O diretor reconhece que o governo, particularmente o Ministério do Desenvolvimento, Indústria, Comércio e Serviços (MDIC), está atento a essa questão, tentando garantir que os subsídios realmente adensem a cadeia industrial nacional e auxiliem na descarbonização de setores estratégicos como cimento, aço, química e papel celulose.
Contudo, ele alerta que há lobbies fortes atuando em prol da produção e exportação do hidrogênio.
“A grande questão são lobbies que, nesse momento, estão buscando unicamente a produção para exportação”, comenta.
Logística e mercado de carbono
Outro ponto levantado por Milton Rego é a logística para escoar o hidrogênio dentro do mercado doméstico.
Ele destaca que a produção de hidrogênio em portos, por exemplo, pode facilitar a exportação, mas cria barreiras para o consumo interno.
“Você pode fazer uma planta de hidrogênio em um porto e depois dizer assim, ‘não consigo vender no mercado doméstico porque não tenho maneira de escoar’, mas eu tenho um navio que pode levar amônia para qualquer lugar do mundo.

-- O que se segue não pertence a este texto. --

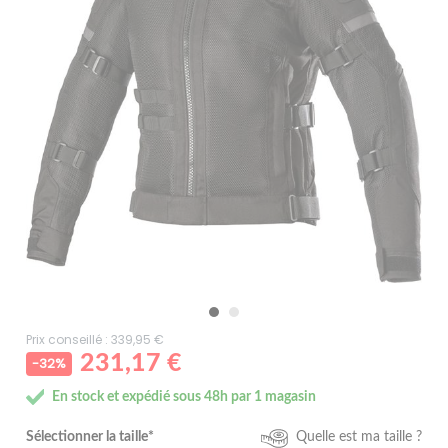
Prix conseillé : 339,95 €
231,17 €
-32%
En stock et expédié sous 48h par 1 magasin
Sélectionner la taille*
Quelle est ma taille ?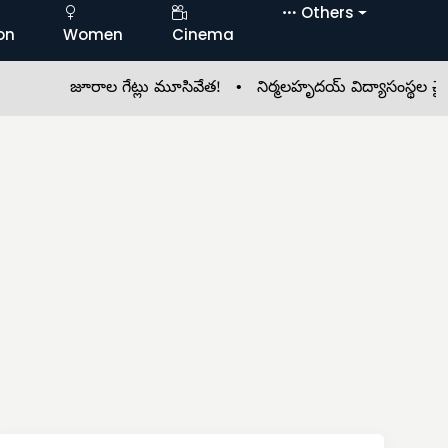
Others
on
Women
Cinema
జూరాల గేట్లు మూసివేత! •
నిర్మలహృదయ్ విద్యాసంస్థల చైర్మన్ వం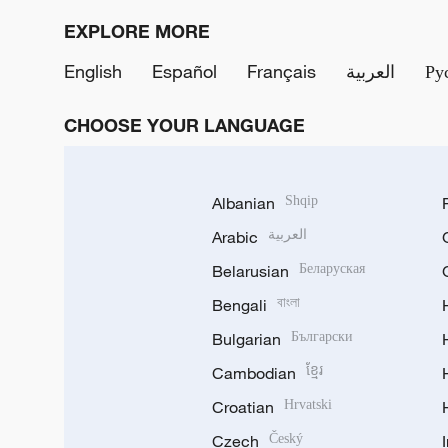
EXPLORE MORE
English
Español
Français
العربية
Ру
Xi Jinping: China will bilaterale un
Zusammenarbeit mit Brasilien weit
CHOOSE YOUR LANGUAGE
27-Jul-2026
Albanian
Shqip
Arabic
العربية
Belarusian
Беларуская
Bengali
বাংলা
Bulgarian
Български
Cambodian
ខ្មែរ
Croatian
Hrvatski
Czech
Český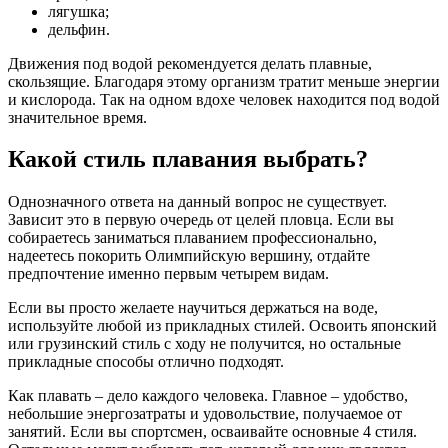
лягушка;
дельфин.
Движения под водой рекомендуется делать плавные,
скользящие. Благодаря этому организм тратит меньше энергии
и кислорода. Так на одном вдохе человек находится под водой
значительное время.
Какой стиль плавания выбрать?
Однозначного ответа на данный вопрос не существует.
Зависит это в первую очередь от целей пловца. Если вы
собираетесь заниматься плаванием профессионально,
надеетесь покорить Олимпийскую вершину, отдайте
предпочтение именно первым четырем видам.
Если вы просто желаете научиться держаться на воде,
используйте любой из прикладных стилей. Освоить японский
или грузинский стиль с ходу не получится, но остальные
прикладные способы отлично подходят.
Как плавать – дело каждого человека. Главное – удобство,
небольшие энергозатраты и удовольствие, получаемое от
занятий. Если вы спортсмен, осваивайте основные 4 стиля.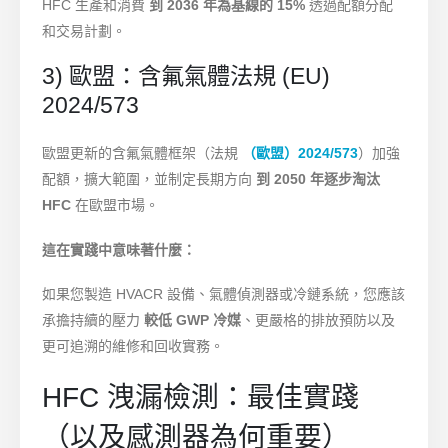
HFC 生產和消費
到 2036 年為基線的 15%
透過配額分配
和交易計劃。
3) 歐盟：含氟氣體法規 (EU)
2024/573
歐盟更新的含氟氣體框架（法規
（歐盟）2024/573
）加強
配額，擴大範圍，並制定長期方向
到 2050 年逐步淘汰
HFC
在歐盟市場。
這在實踐中意味著什麼：
如果您製造 HVACR 設備、氣體偵測器或冷鏈系統，您應該
承擔持續的壓力
較低 GWP 冷媒
、更嚴格的排放預防以及
更可追溯的維修和回收實務。
HFC 洩漏檢測：最佳實踐
（以及感測器為何重要）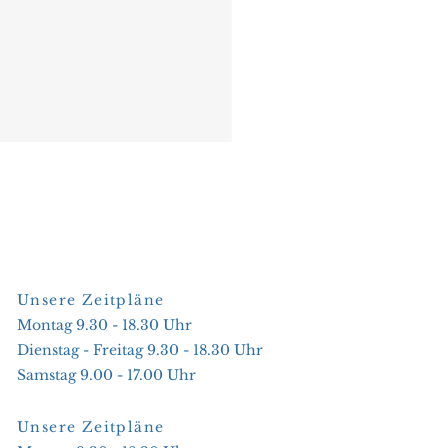
Unsere Zeitpläne
Montag 9.30 - 18.30 Uhr
Dienstag - Freitag 9.30 - 18.30 Uhr
Samstag 9.00 - 17.00 Uhr
Unsere Zeitpläne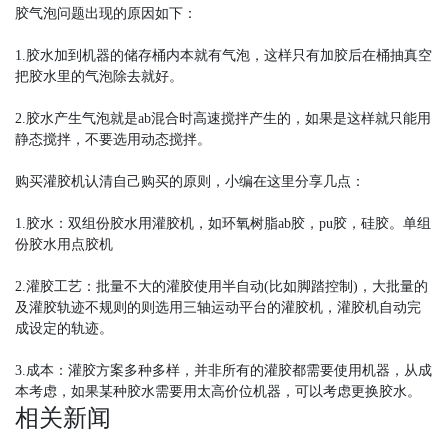
胶气泡问题出现的原因如下：
1.胶水加到机器的储存桶内本就有气泡，这样只有加胶后在桶抽真空
把胶水里的气泡除去就好。
2.胶水产生气泡就是ab混合时高速搅拌产生的，如果是这样就只能用
静态搅拌，不要选用动态搅拌。
购买灌胶机认清自己购买的原则，小编在这里分享几点：
1.胶水：双组份胶水用灌胶机，如环氧树脂ab胶，pu胶，硅胶。单组
份胶水用点胶机
2.灌胶工艺：批量不大的灌胶使用半自动(比如脚踏控制)，大批量的
及灌胶轨迹不规则的则选用三轴运动平台的灌胶机，灌胶机自动完
成设定的轨迹。
3.成本：灌胶方案多种多样，并非所有的灌胶都需要使用机器，从成
本考虑，如果某种胶水需要用太高价位机器，可以考虑更换胶水。
相关新闻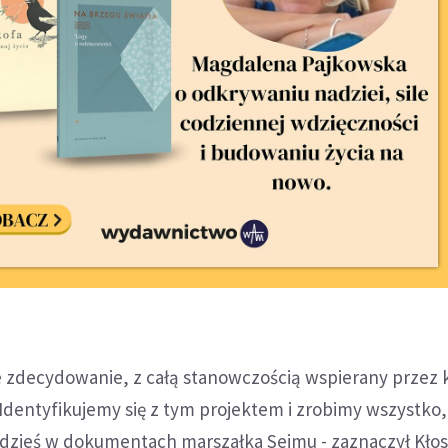
e zdecydowanie, z całą stanowczością wspierany przez 
Identyfikujemy się z tym projektem i zrobimy wszystko,
 gdzieś w dokumentach marszałka Sejmu - zaznaczył Kłos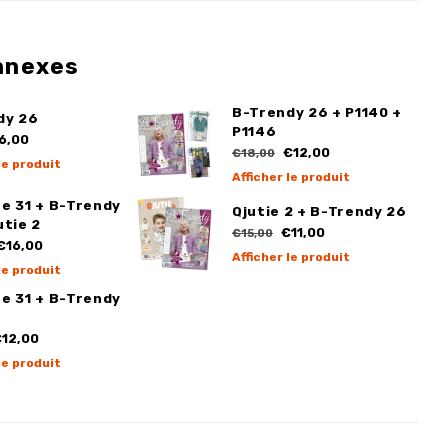
nnexes
B-Trendy 26 + P1140 +
dy 26
P1146
6,00
€12,00
€18,00
le produit
Afficher le produit
e 31 + B-Trendy
Qjutie 2 + B-Trendy 26
utie 2
€11,00
€15,00
€16,00
Afficher le produit
le produit
e 31 + B-Trendy
12,00
le produit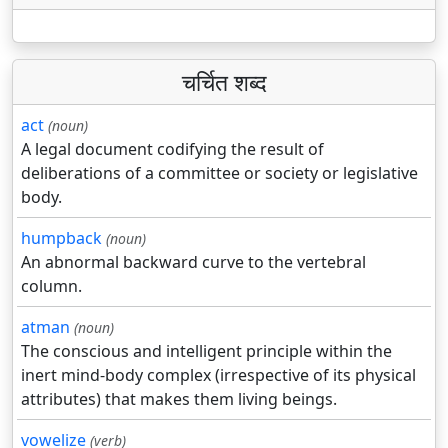
चर्चित शब्द
act
(noun)
A legal document codifying the result of
deliberations of a committee or society or legislative
body.
humpback
(noun)
An abnormal backward curve to the vertebral
column.
atman
(noun)
The conscious and intelligent principle within the
inert mind-body complex (irrespective of its physical
attributes) that makes them living beings.
vowelize
(verb)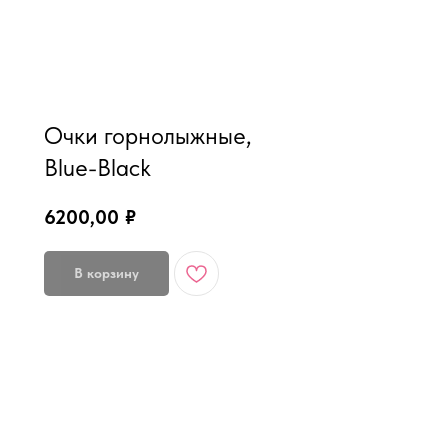
MiRREY - SPORT
Очки горнолыжные,
Blue-Black
6200,00
₽
В корзину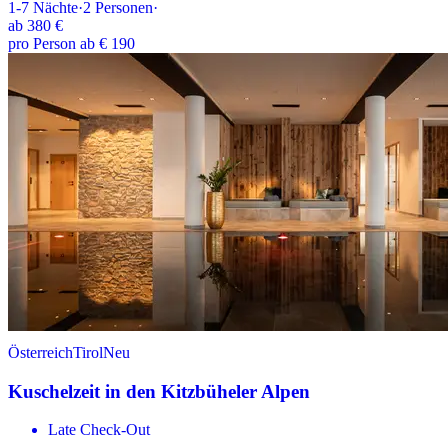
1-7
Nächte
·
2
Personen
·
ab
380 €
pro Person ab € 190
Österreich
Tirol
Neu
Kuschelzeit in den Kitzbüheler Alpen
Late Check-Out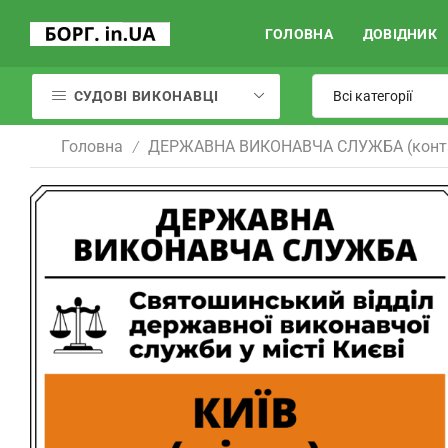
ГОЛОВНА
ДОВІДНИК
СУДОВІ ВИКОНАВЦІ
Головна
ДЕРЖАВНА ВИКОНАВЧА СЛУЖБА (конт
/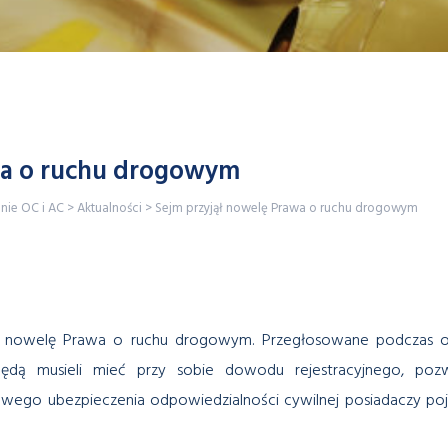
wa o ruchu drogowym
enie OC i AC
>
Aktualności
>
Sejm przyjął nowelę Prawa o ruchu drogowym
w nowelę Prawa o ruchu drogowym. Przegłosowane podczas ob
ędą musieli mieć przy sobie dowodu rejestracyjnego, po
go ubezpieczenia odpowiedzialności cywilnej posiadaczy poja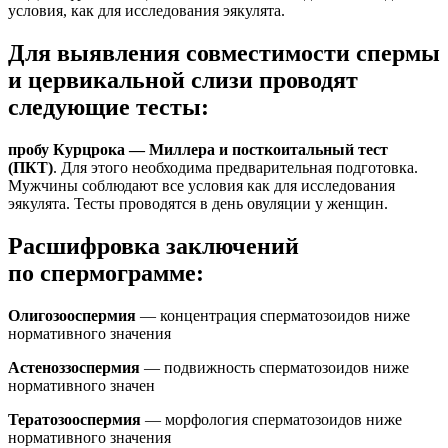
условия, как для исследования эякулята.
Для выявления совместимости спермы
и цервикальной слизи проводят
следующие тесты:
пробу Курцрока — Миллера и посткоитальный тест
(ПКТ)
. Для этого необходима предварительная подготовка.
Мужчины соблюдают все условия как для исследования
эякулята. Тесты проводятся в день овуляции у женщин.
Расшифровка заключений
по спермограмме:
Олигозооспермия
— концентрация сперматозоидов ниже
нормативного значения
Астеноззоспермия
— подвижность сперматозоидов ниже
нормативного значен
Тератозооспермия
— морфология сперматозоидов ниже
нормативного значения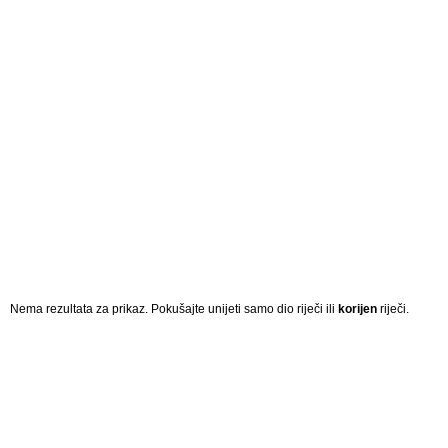
Nema rezultata za prikaz. Pokušajte unijeti samo dio riječi ili
korijen
riječi.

Então, a gente não pode cair numa situação dessa”, alerta.
Além disso, Rego defende a criação de um mercado regulado de carbono no Brasil como forma de valorizar o hidrogênio de baixo carbono.
“Você só vai dar valor a um hidrogênio de baixo carbono se o resultado final da utilização dessa matéria-prima tiver um diferencial no preço do meu produto”.
Para o diretor, esse mercado seria essencial para que as empresas possam justificar o uso de hidrogênio de baixo carbono em suas operações, especialmente diante da concorrência internacional, onde produtos com maior pegada de carbono ainda são vendidos no Brasil sem diferenciação de preço.